Indépendamment de la cause exacte de ce phénomène et des règles de la norme applicable avec ses tolérances sur tel pourcentage de carbonate de calcium, la présence répandue de telles tâches n'est pas conforme à ce que le client était légitimement fondé à attendre d'ardoises de première qualité, au coût précité.
Il y a ainsi une non conformité du produit de ce chef.
Il apparaît que le phénomène est apparu progressivement quelques mois après la fin des travaux. En tout cas, il n'était pas apparent à cette époque (juillet-août 2008), l'expert précisant que le vice affectant le matériau n'était pas perceptible au déballage des palettes.
Le préjudice se déduit de la livraison et vente de produits non conformes et de l'aspect inesthétique de la toiture.
L'atteinte étant généralisée et devant donc entraîner un remplacement complet des ardoises, la demande en paiement d'une somme équivalente au coût de la fourniture et de la pose facturée par la SARL Z...peut être admise.

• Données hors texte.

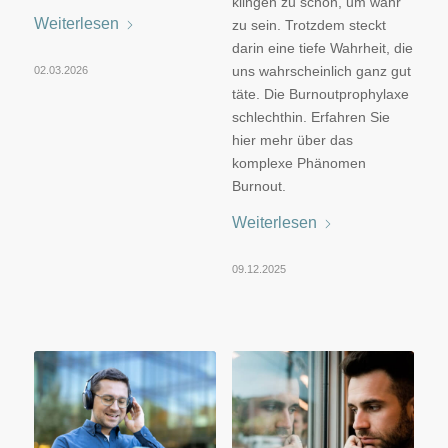
klingen zu schön, um wahr
Weiterlesen
zu sein. Trotzdem steckt
darin eine tiefe Wahrheit, die
uns wahrscheinlich ganz gut
02.03.2026
täte. Die Burnoutprophylaxe
schlechthin. Erfahren Sie
hier mehr über das
komplexe Phänomen
Burnout.
Weiterlesen
09.12.2025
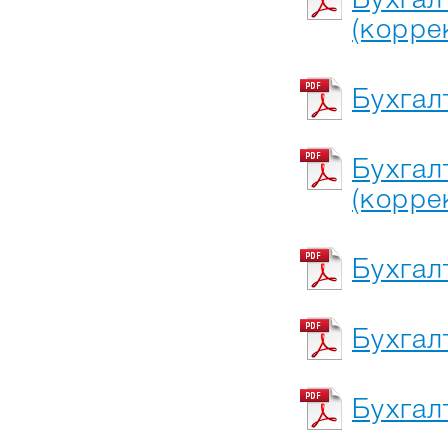
Бухгал
(корре
Бухгал
Бухгал
(корре
Бухгал
Бухгал
Бухгал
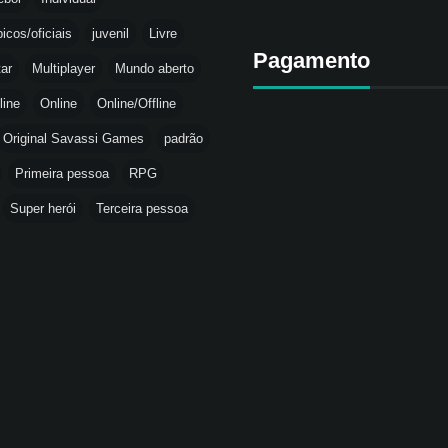
icos/oficiais
juvenil
Livre
Pagamento
tar
Multiplayer
Mundo aberto
line
Online
Online/Offline
Original Savassi Games
padrão
Primeira pessoa
RPG
Super herói
Terceira pessoa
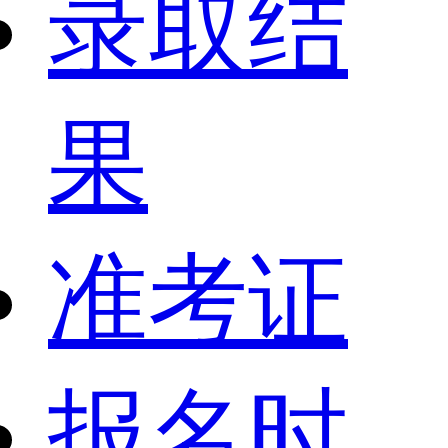
录取结
果
准考证
报名时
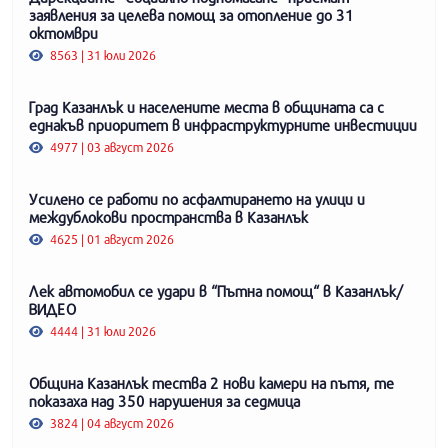
заявления за целева помощ за отопление до 31
октомври
8563 | 31 юли 2026
Град Казанлък и населените места в общината са с
еднакъв приоритет в инфраструктурните инвестиции
4977 | 03 август 2026
Усилено се работи по асфалтирането на улици и
междублокови пространства в Казанлък
4625 | 01 август 2026
Лек автомобил се удари в “Пътна помощ“ в Казанлък/
ВИДЕО
4444 | 31 юли 2026
Община Казанлък тества 2 нови камери на пътя, те
показаха над 350 нарушения за седмица
3824 | 04 август 2026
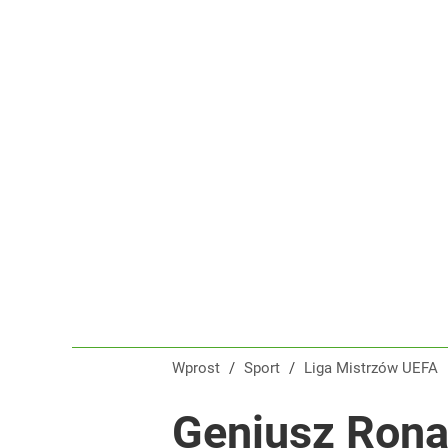
Polska flaga na czele Tour de France! Ależ wspani
dodaj
Polka wróciła po udarze i nie kryła wzruszenia. To 
dodaj
Tego sondażu premier nie może zlekceważyć. Pol
8
Wprost
/
Sport
/
Liga Mistrzów UEFA
Geniusz Rona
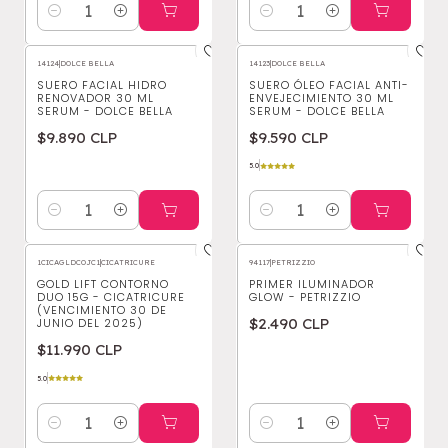
Cantidad
Cantidad
14124
|
DOLCE BELLA
14123
|
DOLCE BELLA
SUERO FACIAL HIDRO
SUERO ÓLEO FACIAL ANTI-
RENOVADOR 30 ML
ENVEJECIMIENTO 30 ML
SERUM - DOLCE BELLA
SERUM - DOLCE BELLA
$9.890 CLP
$9.590 CLP
5.0
Cantidad
Cantidad
1CICAGLDCOJC1
|
CICATRICURE
94117
|
PETRIZZIO
GOLD LIFT CONTORNO
PRIMER ILUMINADOR
DUO 15G - CICATRICURE
GLOW - PETRIZZIO
(VENCIMIENTO 30 DE
$2.490 CLP
JUNIO DEL 2025)
$11.990 CLP
5.0
Cantidad
Cantidad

Il est observé que les consorts X... ont réglé maintenant la totalité de la somme de 16. 769, 34 ¿ (vu conclusions SARL Z...bas page 5 et sa pièce 10).
Il apparaît inéquitable de laisser à la charge des consorts X... leurs frais irrépétibles. Il leur sera alloué une indemnité au titre de l'article 700 du code de procédure civile, selon montant précisé au dispositif, étant observé qu'il y a eu un référé et deux expertises.
*
La pose en elle-même n'est pas en cause. Pour les motifs sus exposés, il y a lieu de considérer que la commande pour tous les contractants successifs, dont la SARL Club Ardoise, portait bien sur des ardoises de première qualité.
Il convient donc de faire droit à la demande de la SARL Z...aux fins d'être relevée indemne, ce qui vise la SARL Club Ardoise. Cela concerne les condamnations à paiement en principal, intérêts, indemnité article 700 du code de procédure civile et dépens.
La demande de la SARL Club Ardoise contre la société Piz Roc ne peut prospérer. Il a été prononcé une caducité (partielle) de la déclaration d'appel à l'égard de cette société qui n'a pas été appelée en cause en appel.
Dispositif
La Cour, statuant par décision contradictoire, rendue par mise à disposition au greffe, en dernier ressort et après en avoir délibéré conformément à la loi ;
Confirme le jugement en sa troisième disposition (condamnation des consorts X... à payer à la SARL Z...6. 769 ¿ avec intérêts au taux légal à compter du 31/ 10/ 2008),
Réforme le jugement pour le surplus,
Condamne la SARL Z...à payer à Mlle Séverine X..., M. Jean-Marcel X... et Mme Pierrette X... :
-16. 769, 34 ¿ avec intérêts au taux légal à compter du 31 octobre 2008,
-3. 000 ¿ au titre de l'article 700 du code de procédure civile,
Condamne la SARL Club Ardoise à relever indemne la SARL Z...des condamnations contre celle-ci résultant du présent arrêt,
Déclare irrecevable la demande de la SARL Club Ardoise contre la société Piz Roc,
Rejette les demandes pour le surplus ou contraires des sociétés Z...et Club Ardoise,
RG 13-842
Condamne la SARL Z...aux dépens du référé (dont le coût de la première expertise de M. A...), de première instance (dont le coût de la seconde expertise de M. A...) et d'appel.
LE GREFFIER, LE PRÉSIDENT,
Marie-Christine MANAUD. Jean-Claude SABRON.